At present, an effective passenger flow monitoring mode is lacked in a subway station, the current passenger flow condition can be judged only through limited camera monitoring pictures and rich experience of subway transportation and management personnel, the passenger flow distribution condition of the whole station in the subway cannot be accurately obtained, and more refined passenger flow management and evacuation cannot be carried out.
With the development of artificial intelligence and machine vision technology, effective passenger flow monitoring and auxiliary passenger flow management can be carried out by utilizing a monitoring camera in the subway station. The monitoring cameras at the positions of an inlet, an outlet, a passage, a station hall, a platform, an escalator and the like in the subway station are utilized to monitor the distribution and the change condition of the passenger flow density of the whole station in real time, and the passenger flow density of each area is estimated by utilizing artificial intelligence and machine vision technology, so that the method is helpful for assisting managers in the subway station to finely manage the passenger flow.
Disclosure of Invention
The purpose of the invention is as follows: the invention aims to provide a method for generating a real-time passenger flow thermodynamic diagram in a subway station, aiming at the problem that the real-time passenger flow density distribution and the change condition are not effectively monitored in the subway station.

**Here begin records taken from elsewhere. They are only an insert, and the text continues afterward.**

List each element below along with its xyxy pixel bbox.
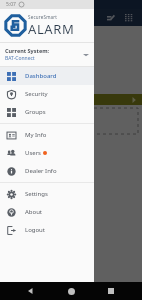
button[interactable]: Logout	[0, 221, 94, 239]
button[interactable]: Edit	[104, 11, 118, 25]
staticText: Security	[25, 90, 48, 98]
button[interactable]: Dealer Info	[0, 162, 94, 180]
staticText: My Info	[25, 131, 47, 139]
staticText: Groups	[25, 108, 46, 116]
button[interactable]: Home	[62, 282, 80, 300]
staticText: About	[25, 208, 43, 216]
button[interactable]: Groups	[0, 103, 94, 121]
staticText: Dashboard	[25, 72, 57, 80]
button[interactable]: Security	[0, 85, 94, 103]
staticText: Users	[25, 149, 41, 157]
staticText: Current System:	[5, 47, 50, 54]
button[interactable]: Recents	[102, 282, 120, 300]
button[interactable]	[4, 55, 30, 81]
staticText: Logout	[25, 226, 45, 234]
button[interactable]: About	[0, 203, 94, 221]
staticText: Settings	[25, 190, 48, 198]
button[interactable]: My Info	[0, 126, 94, 144]
button[interactable]: Settings	[0, 185, 94, 203]
staticText: ALARM	[28, 20, 75, 38]
button[interactable]: Users	[0, 144, 94, 162]
staticText: 5:07	[6, 1, 16, 8]
button[interactable]: Back	[22, 282, 40, 300]
staticText: SecureSmart	[28, 14, 58, 20]
button[interactable]: Dashboard	[0, 67, 94, 85]
staticText: BAT-Connect	[5, 55, 35, 62]
staticText: Away	[11, 83, 24, 90]
button[interactable]: Current System:	[0, 43, 94, 66]
staticText: Dealer Info	[25, 167, 57, 175]
button[interactable]: Keypad	[122, 11, 136, 25]
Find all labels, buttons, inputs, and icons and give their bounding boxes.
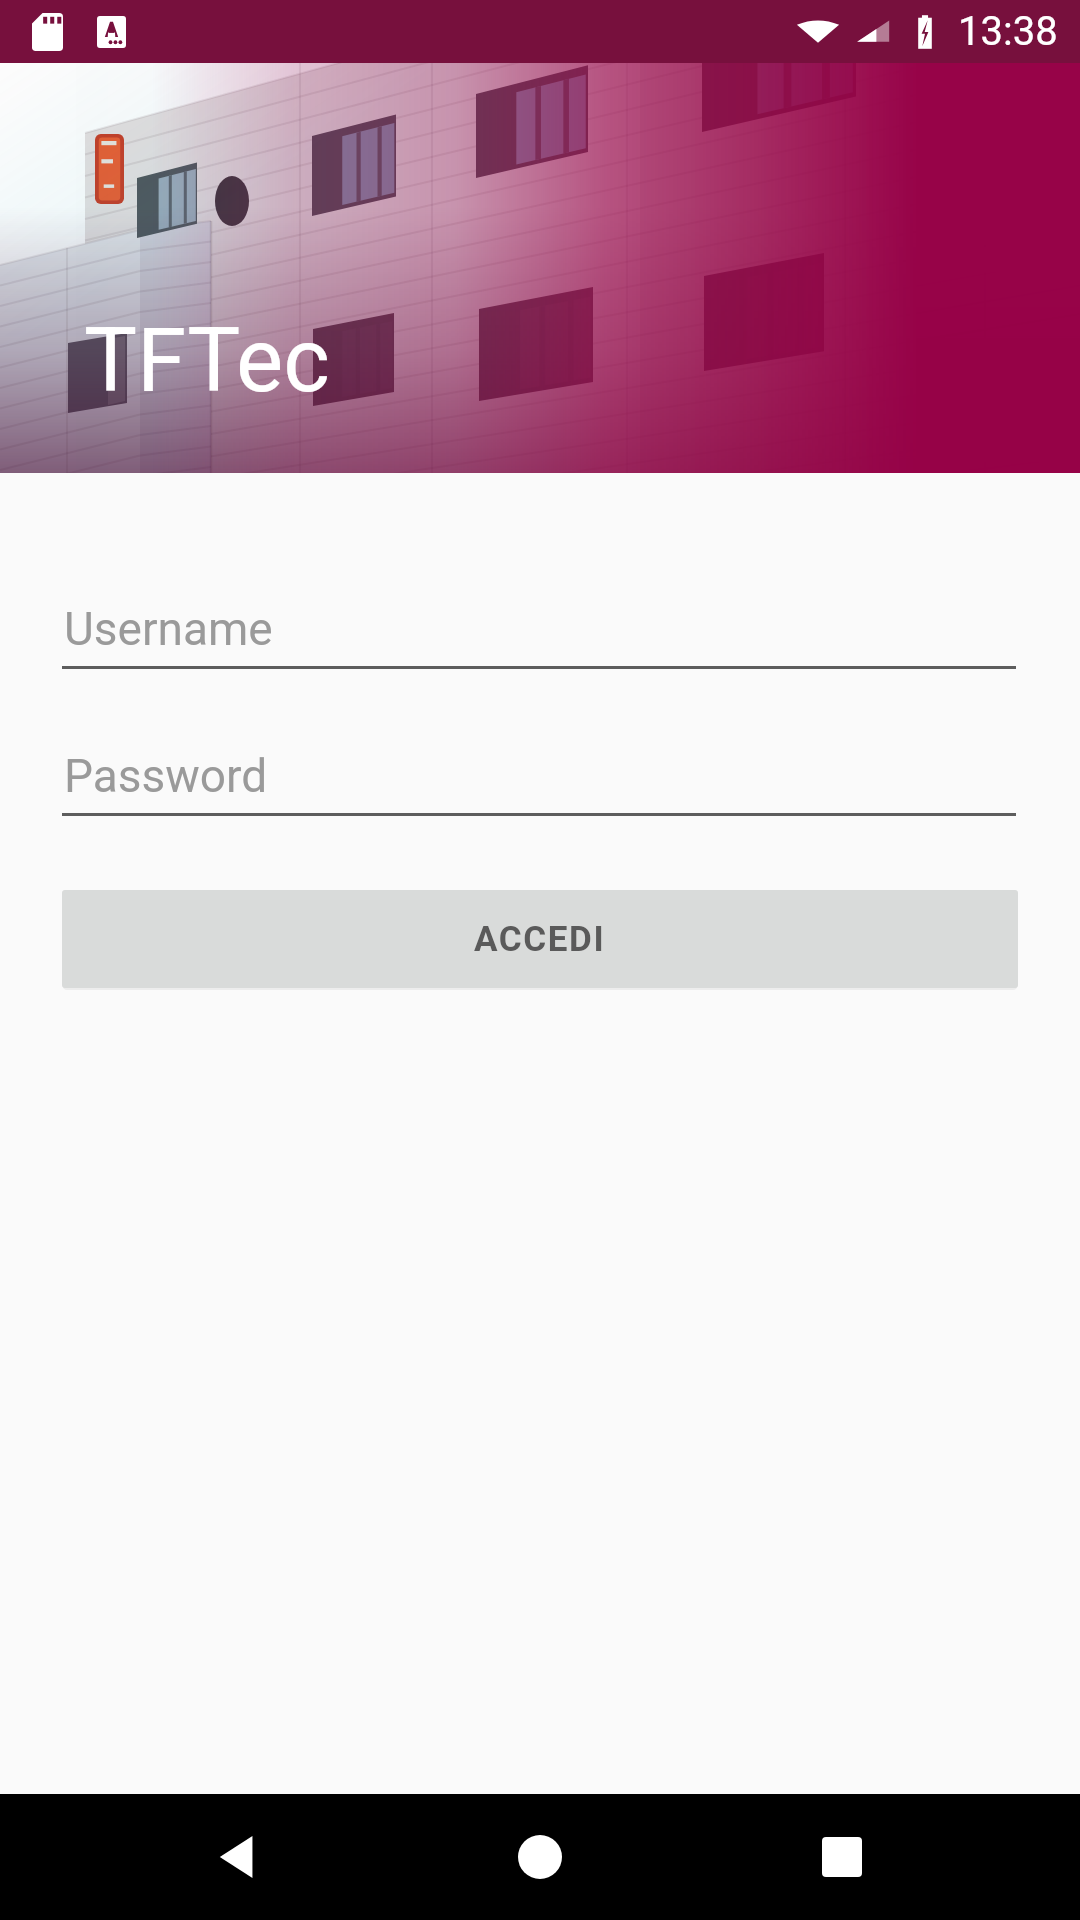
- staticText: Username: [64, 602, 273, 656]
- button[interactable]: Home: [477, 1794, 603, 1920]
- button[interactable]: Username: [62, 591, 1018, 670]
- staticText: TFTec: [84, 308, 330, 412]
- staticText: 13:38: [958, 8, 1058, 55]
- button[interactable]: Back: [176, 1794, 302, 1920]
- button[interactable]: ACCEDI: [62, 890, 1018, 988]
- staticText: ACCEDI: [474, 919, 606, 960]
- button[interactable]: Password: [62, 738, 1018, 817]
- staticText: Password: [64, 749, 268, 803]
- button[interactable]: Recents: [779, 1794, 905, 1920]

The technical scheme is as follows: in order to achieve the purpose, the invention adopts the following technical scheme:
a real-time passenger flow thermodynamic diagram generation method in a subway station comprises the following steps:
step 4, reading a real-time RTSP video stream of a monitoring camera in the station, and decoding the real-time RTSP video stream into a picture frame;
step 5, aiming at each frame of picture, carrying out density estimation by using a trained convolutional neural network model, and generating a thermodynamic diagram;
and 6, splicing the thermodynamic diagrams of each area into a whole station passenger flow density diagram, setting an alarm threshold value for each area, and generating an alarm event to remind attention when the passenger flow density of the area exceeds the threshold value.
Further, in step 1, when the camera is selected, the selection condition includes an installation angle and a monitoring range of the camera.
3. The method for generating the real-time passenger flow thermodynamic diagram in the subway station according to claim 1, wherein: in the step 2, the data labeling method is as follows:
a)p i is the true coordinates of the object in the image,prepresenting the coordinates of the object detected by the object detection model,Hrepresents the sum of error values of coordinate values obtained by all target detections and the true value,Mwhich indicates the number of the detection targets,Hcalculated by the following way:
b) by using a Gaussian kernelG σ Convolving the above equation, i.e. converting it into a continuous density function, the density map F is represented as follows:
further, the convolutional neural network model in step 3 takes VGG16 as a front-end model, and adopts ordinary convolution and hole convolution to design a back-end model, and finally trains the model by using the following loss function:
wherein, theta represents a network parameter,Nrepresenting the number of the training pictures,X i is the input of a picture or a picture,F M is a density map of the input image estimated by the network model,M ithe table enters a true density map of the image,F C is the number of people estimated by the network model of the input image,C i representing the actual number of people who input the image,L M is the deviation value between the density map estimated by the network model of the input image and the real density map,L C is the deviation value between the estimated number of people and the actual number of people of the input image through the network model.
Further, in the step 4, the decoding mode adopts an NVCODEC hard solution mode, which includes the following steps:
firstly, initializing a CUVID hard solution module;
and then acquiring video stream data by calling an interface in an FFMPEG library, sending the data to a hard solution module, and converting the YUV image obtained by hard solution into an RGB image by using a CUDA if the hard solution is successful. And if the hard decoding is unsuccessful, the CUVID hard decoding module is reinitialized, and the step 4 is repeated.
Further, in the step 5, a Caffe deep learning framework and a GPU acceleration are adopted for a model of density estimation, the model of density estimation is obtained by training through the Caffe framework, and the framework supports NVIDIA GPU-based calculation acceleration.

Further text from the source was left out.